Material supplied:
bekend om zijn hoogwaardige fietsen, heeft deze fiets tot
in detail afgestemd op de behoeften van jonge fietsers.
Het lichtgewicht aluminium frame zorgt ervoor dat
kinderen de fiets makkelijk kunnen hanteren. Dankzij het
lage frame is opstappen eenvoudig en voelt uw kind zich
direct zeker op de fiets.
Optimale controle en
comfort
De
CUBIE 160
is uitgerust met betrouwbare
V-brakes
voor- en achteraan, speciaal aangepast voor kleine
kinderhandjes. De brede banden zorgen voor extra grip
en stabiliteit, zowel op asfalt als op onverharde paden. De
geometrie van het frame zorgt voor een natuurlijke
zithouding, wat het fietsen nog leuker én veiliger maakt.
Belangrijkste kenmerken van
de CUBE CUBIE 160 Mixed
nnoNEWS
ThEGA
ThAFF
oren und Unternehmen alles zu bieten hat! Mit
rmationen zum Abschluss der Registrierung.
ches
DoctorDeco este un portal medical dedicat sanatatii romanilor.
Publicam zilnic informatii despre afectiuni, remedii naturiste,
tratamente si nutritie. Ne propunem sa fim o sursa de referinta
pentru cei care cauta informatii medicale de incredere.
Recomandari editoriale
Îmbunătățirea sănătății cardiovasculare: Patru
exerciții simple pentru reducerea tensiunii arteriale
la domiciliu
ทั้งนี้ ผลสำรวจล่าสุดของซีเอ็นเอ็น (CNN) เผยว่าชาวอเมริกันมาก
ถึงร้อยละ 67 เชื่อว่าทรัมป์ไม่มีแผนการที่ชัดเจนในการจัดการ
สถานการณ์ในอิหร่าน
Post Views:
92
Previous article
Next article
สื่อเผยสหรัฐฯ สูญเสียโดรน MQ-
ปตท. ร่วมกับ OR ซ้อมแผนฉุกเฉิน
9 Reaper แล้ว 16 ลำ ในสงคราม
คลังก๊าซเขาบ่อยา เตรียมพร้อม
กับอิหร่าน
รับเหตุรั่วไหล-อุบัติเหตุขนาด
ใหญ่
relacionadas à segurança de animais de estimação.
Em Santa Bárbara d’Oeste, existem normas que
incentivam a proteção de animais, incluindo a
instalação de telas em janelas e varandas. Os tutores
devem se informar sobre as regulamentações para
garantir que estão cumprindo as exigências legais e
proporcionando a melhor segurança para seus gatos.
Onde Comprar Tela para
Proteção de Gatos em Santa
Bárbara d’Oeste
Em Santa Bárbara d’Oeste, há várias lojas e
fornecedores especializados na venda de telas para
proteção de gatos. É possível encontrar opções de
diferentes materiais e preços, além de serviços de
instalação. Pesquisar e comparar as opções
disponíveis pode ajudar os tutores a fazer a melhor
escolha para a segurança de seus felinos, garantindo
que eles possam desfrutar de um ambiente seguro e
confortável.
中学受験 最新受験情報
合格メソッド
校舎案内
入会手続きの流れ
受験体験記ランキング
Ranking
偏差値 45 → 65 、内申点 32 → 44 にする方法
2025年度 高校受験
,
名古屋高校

To do: All of the entries above are to be written out again exactly.

Result of this task:
bekend om zijn hoogwaardige fietsen, heeft deze fiets tot
in detail afgestemd op de behoeften van jonge fietsers.
Het lichtgewicht aluminium frame zorgt ervoor dat
kinderen de fiets makkelijk kunnen hanteren. Dankzij het
lage frame is opstappen eenvoudig en voelt uw kind zich
direct zeker op de fiets.
Optimale controle en
comfort
De
CUBIE 160
is uitgerust met betrouwbare
V-brakes
voor- en achteraan, speciaal aangepast voor kleine
kinderhandjes. De brede banden zorgen voor extra grip
en stabiliteit, zowel op asfalt als op onverharde paden. De
geometrie van het frame zorgt voor een natuurlijke
zithouding, wat het fietsen nog leuker én veiliger maakt.
Belangrijkste kenmerken van
de CUBE CUBIE 160 Mixed
nnoNEWS
ThEGA
ThAFF
oren und Unternehmen alles zu bieten hat! Mit
rmationen zum Abschluss der Registrierung.
ches
DoctorDeco este un portal medical dedicat sanatatii romanilor.
Publicam zilnic informatii despre afectiuni, remedii naturiste,
tratamente si nutritie. Ne propunem sa fim o sursa de referinta
pentru cei care cauta informatii medicale de incredere.
Recomandari editoriale
Îmbunătățirea sănătății cardiovasculare: Patru
exerciții simple pentru reducerea tensiunii arteriale
la domiciliu
ทั้งนี้ ผลสำรวจล่าสุดของซีเอ็นเอ็น (CNN) เผยว่าชาวอเมริกันมาก
ถึงร้อยละ 67 เชื่อว่าทรัมป์ไม่มีแผนการที่ชัดเจนในการจัดการ
สถานการณ์ในอิหร่าน
Post Views:
92
Previous article
Next article
สื่อเผยสหรัฐฯ สูญเสียโดรน MQ-
ปตท. ร่วมกับ OR ซ้อมแผนฉุกเฉิน
9 Reaper แล้ว 16 ลำ ในสงคราม
คลังก๊าซเขาบ่อยา เตรียมพร้อม
กับอิหร่าน
รับเหตุรั่วไหล-อุบัติเหตุขนาด
ใหญ่
relacionadas à segurança de animais de estimação.
Em Santa Bárbara d’Oeste, existem normas que
incentivam a proteção de animais, incluindo a
instalação de telas em janelas e varandas. Os tutores
devem se informar sobre as regulamentações para
garantir que estão cumprindo as exigências legais e
proporcionando a melhor segurança para seus gatos.
Onde Comprar Tela para
Proteção de Gatos em Santa
Bárbara d’Oeste
Em Santa Bárbara d’Oeste, há várias lojas e
fornecedores especializados na venda de telas para
proteção de gatos. É possível encontrar opções de
diferentes materiais e preços, além de serviços de
instalação. Pesquisar e comparar as opções
disponíveis pode ajudar os tutores a fazer a melhor
escolha para a segurança de seus felinos, garantindo
que eles possam desfrutar de um ambiente seguro e
confortável.
中学受験 最新受験情報
合格メソッド
校舎案内
入会手続きの流れ
受験体験記ランキング
Ranking
偏差値 45 → 65 、内申点 32 → 44 にする方法
2025年度 高校受験
,
名古屋高校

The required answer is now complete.